» Aim of the task:
Could you print the entries below exactly, starting at the line that contains "refreshing sip served by responsible F&B s" and stopping after the last one?

Records from a collection
▼
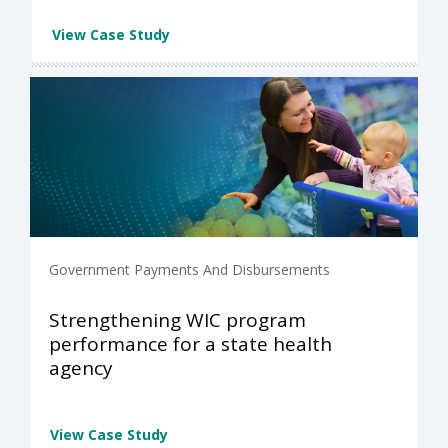
View Case Study
Government Payments And Disbursements
Strengthening WIC program
performance for a state health
agency
View Case Study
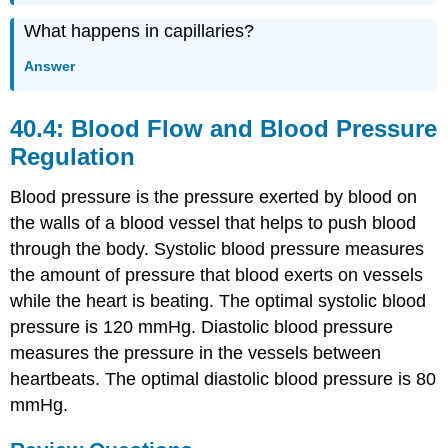
What happens in capillaries?
Answer
40.4: Blood Flow and Blood Pressure
Regulation
Blood pressure is the pressure exerted by blood on
the walls of a blood vessel that helps to push blood
through the body. Systolic blood pressure measures
the amount of pressure that blood exerts on vessels
while the heart is beating. The optimal systolic blood
pressure is 120 mmHg. Diastolic blood pressure
measures the pressure in the vessels between
heartbeats. The optimal diastolic blood pressure is 80
mmHg.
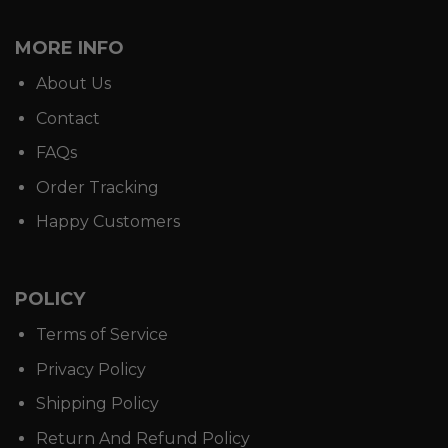
MORE INFO
About Us
Contact
FAQs
Order Tracking
Happy Customers
POLICY
Terms of Service
Privacy Policy
Shipping Policy
Return And Refund Policy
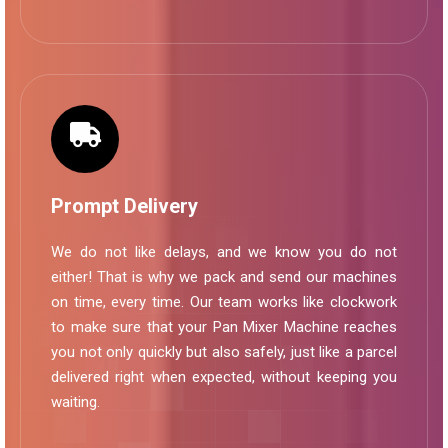
Prompt Delivery
We do not like delays, and we know you do not
either! That is why we pack and send our machines
on time, every time. Our team works like clockwork
to make sure that your Pan Mixer Machine reaches
you not only quickly but also safely, just like a parcel
delivered right when expected, without keeping you
waiting.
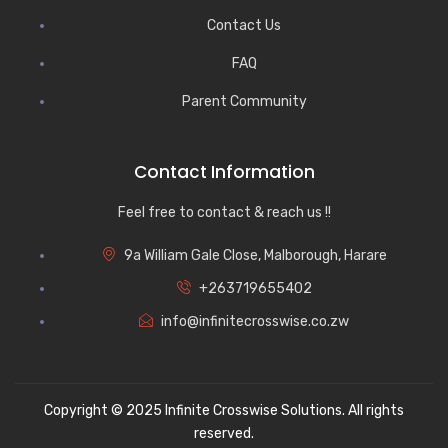
Contact Us
FAQ
Parent Community
Contact Information
Feel free to contact & reach us !!
9a William Gale Close, Malborough, Harare
+263719655402
info@infinitecrosswise.co.zw
Copyright © 2025 Infinite Crosswise Solutions. All rights
reserved.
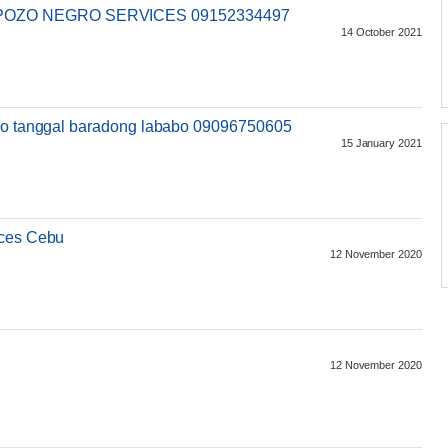
POZO NEGRO SERVICES 09152334497
14 October 2021
gro tanggal baradong lababo 09096750605
15 January 2021
ices Cebu
12 November 2020
12 November 2020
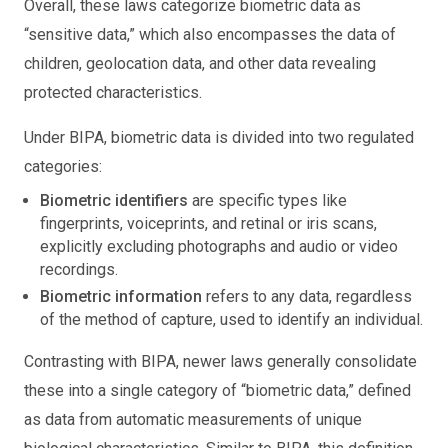
Overall, these laws categorize biometric data as
“sensitive data,” which also encompasses the data of
children, geolocation data, and other data revealing
protected characteristics.
Under BIPA, biometric data is divided into two regulated
categories:
Biometric identifiers
are specific types like
fingerprints, voiceprints, and retinal or iris scans,
explicitly excluding photographs and audio or video
recordings.
Biometric information
refers to any data, regardless
of the method of capture, used to identify an individual.
Contrasting with BIPA, newer laws generally consolidate
these into a single category of “biometric data,” defined
as data from automatic measurements of unique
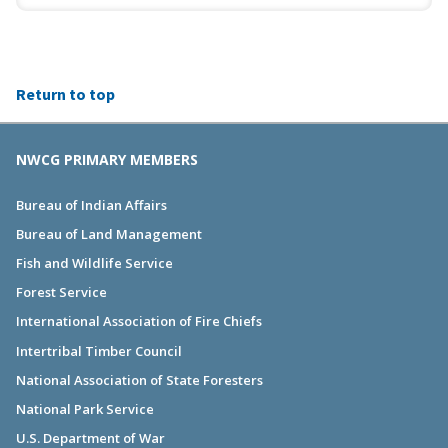
Return to top
NWCG PRIMARY MEMBERS
Bureau of Indian Affairs
Bureau of Land Management
Fish and Wildlife Service
Forest Service
International Association of Fire Chiefs
Intertribal Timber Council
National Association of State Foresters
National Park Service
U.S. Department of War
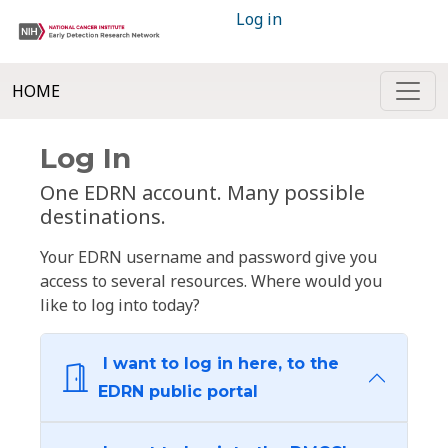
Log in
HOME
Log In
One EDRN account. Many possible
destinations.
Your EDRN username and password give you
access to several resources. Where would you
like to log into today?
I want to log in here, to the
EDRN public portal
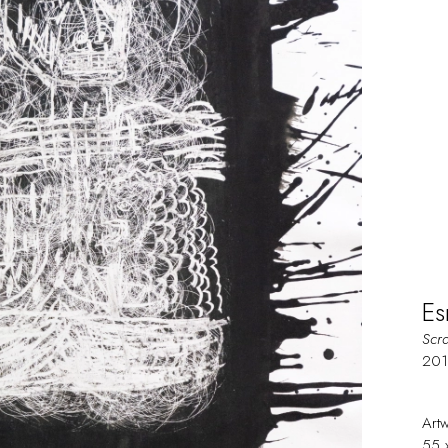
Es
Scr
20
Art
55 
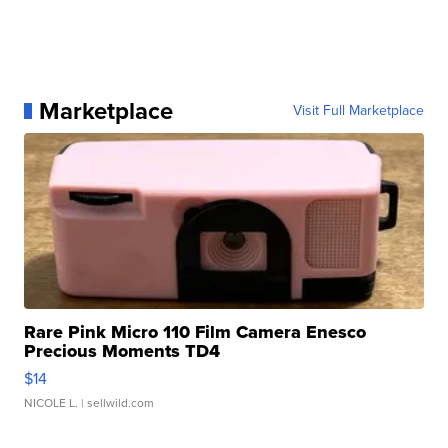
Marketplace
Visit Full Marketplace
Rare Pink Micro 110 Film Camera Enesco
Precious Moments TD4
$14
NICOLE L.
| sellwild.com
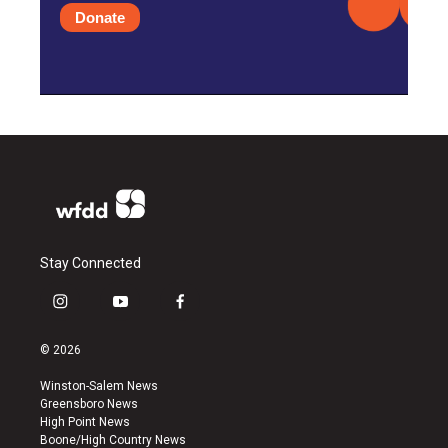
Donate
Stay Connected
i
y
f
n
o
a
s
u
c
© 2026
t
t
e
a
u
b
Winston-Salem News
g
b
o
Greensboro News
r
e
o
High Point News
a
k
Boone/High Country News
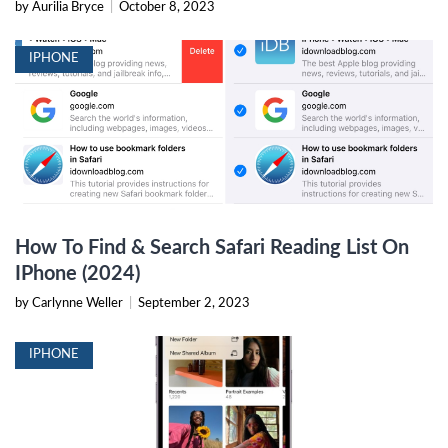
by Aurilia Bryce
|
October 8, 2023
IPHONE
How To Find & Search Safari Reading List On
IPhone (2024)
by Carlynne Weller
|
September 2, 2023
IPHONE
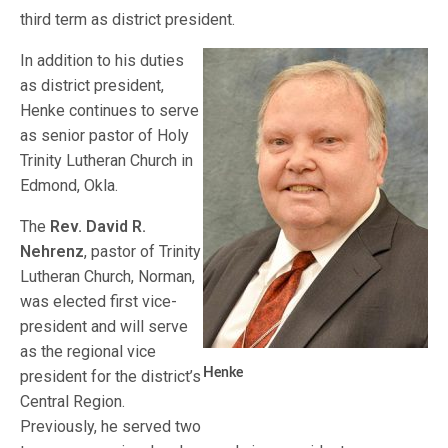
third term as district president.
In addition to his duties
as district president,
Henke continues to serve
as senior pastor of Holy
Trinity Lutheran Church in
Edmond, Okla.
The
Rev. David R.
Nehrenz
, pastor of Trinity
Lutheran Church, Norman,
was elected first vice-
president and will serve
as the regional vice
Henke
president for the district’s
Central Region.
Previously, he served two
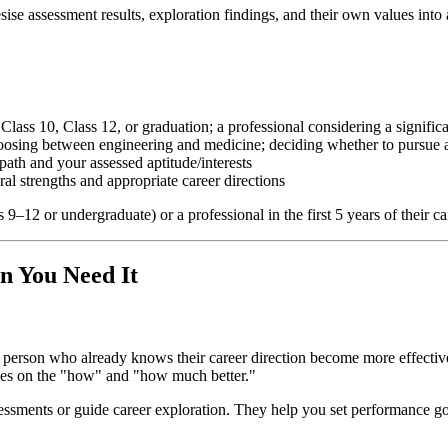
sise assessment results, exploration findings, and their own values into 
 Class 10, Class 12, or graduation; a professional considering a signific
osing between engineering and medicine; deciding whether to pursue a
ath and your assessed aptitude/interests
ral strengths and appropriate career directions
ss 9–12 or undergraduate) or a professional in the first 5 years of their 
n You Need It
 person who already knows their career direction become more effective,
uses on the "how" and "how much better."
essments or guide career exploration. They help you set performance goa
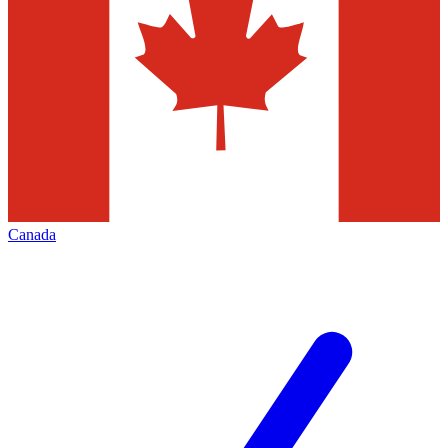
Canada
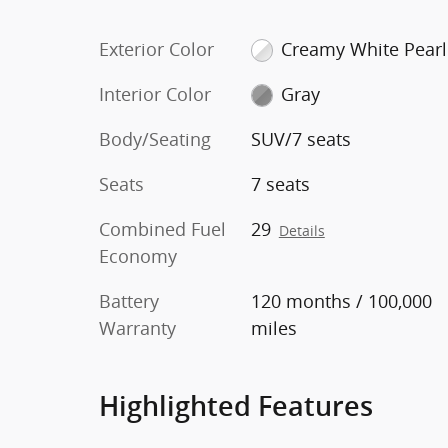
Exterior Color
Creamy White Pearl
Interior Color
Gray
Body/Seating
SUV/7 seats
Seats
7 seats
Combined Fuel
29
Details
Economy
Battery
120 months / 100,000
Warranty
miles
Highlighted Features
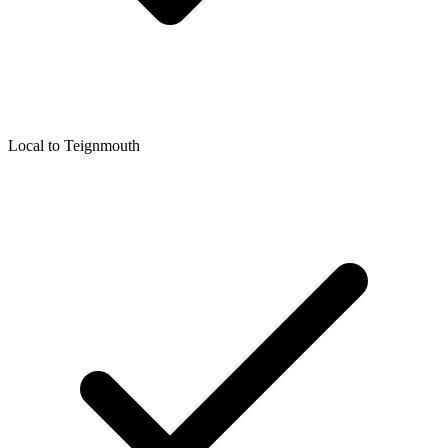
Local to
Teignmouth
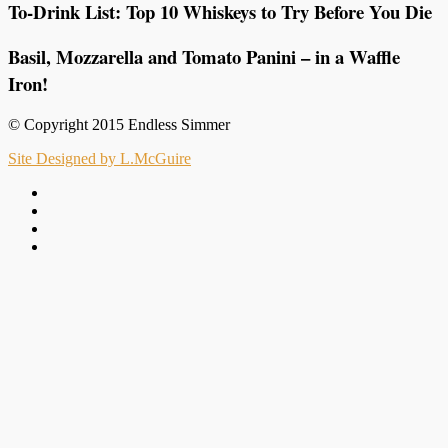
To-Drink List: Top 10 Whiskeys to Try Before You Die
Basil, Mozzarella and Tomato Panini – in a Waffle
Iron!
© Copyright 2015 Endless Simmer
Site Designed by L.McGuire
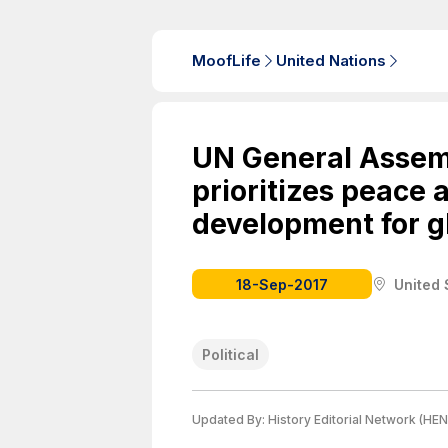
MoofLife
United Nations
UN General Assem
prioritizes peace 
development for g
18-Sep-2017
United 
Political
Updated By:
History Editorial Network (HEN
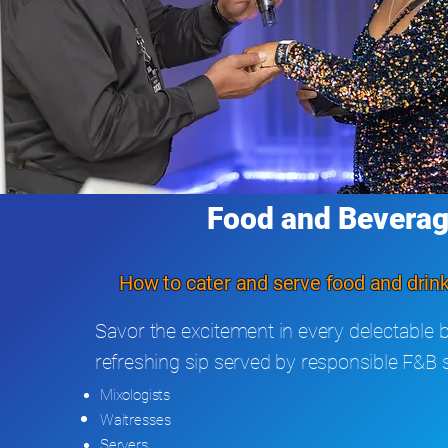
Food and Bevera
How to cater and serve food and drink
Savor the excitement in every delectable b
refreshing sip served by responsible F&B s
Mixologists
Waitresses
Servers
▲
» Task response:
refreshing sip served by responsible F&B s
Mixologists
Waitresses
Servers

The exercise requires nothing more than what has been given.